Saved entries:
- - -

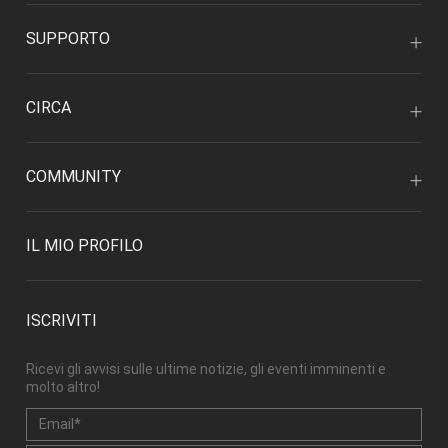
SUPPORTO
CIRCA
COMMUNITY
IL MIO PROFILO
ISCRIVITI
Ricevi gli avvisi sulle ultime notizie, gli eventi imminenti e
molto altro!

- - -

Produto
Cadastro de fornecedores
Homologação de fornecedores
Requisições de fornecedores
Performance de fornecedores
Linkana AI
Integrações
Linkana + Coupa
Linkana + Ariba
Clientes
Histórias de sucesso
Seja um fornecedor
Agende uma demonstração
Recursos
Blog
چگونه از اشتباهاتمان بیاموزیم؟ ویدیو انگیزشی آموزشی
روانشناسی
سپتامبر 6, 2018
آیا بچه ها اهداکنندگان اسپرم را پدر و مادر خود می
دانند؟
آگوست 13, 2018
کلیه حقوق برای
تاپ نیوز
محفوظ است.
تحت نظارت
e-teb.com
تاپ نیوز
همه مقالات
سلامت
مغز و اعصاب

- - -

● WORK ORDER:
Once the line with "Requisições de fornecedores" is found in the records above, print exactly that line and every line after it through the line with "مغز و اعصاب".

● WORKED SOLUTION:
Requisições de fornecedores
Performance de fornecedores
Linkana AI
Integrações
Linkana + Coupa
Linkana + Ariba
Clientes
Histórias de sucesso
Seja um fornecedor
Agende uma demonstração
Recursos
Blog
چگونه از اشتباهاتمان بیاموزیم؟ ویدیو انگیزشی آموزشی
روانشناسی
سپتامبر 6, 2018
آیا بچه ها اهداکنندگان اسپرم را پدر و مادر خود می
دانند؟
آگوست 13, 2018
کلیه حقوق برای
تاپ نیوز
محفوظ است.
تحت نظارت
e-teb.com
تاپ نیوز
همه مقالات
سلامت
مغز و اعصاب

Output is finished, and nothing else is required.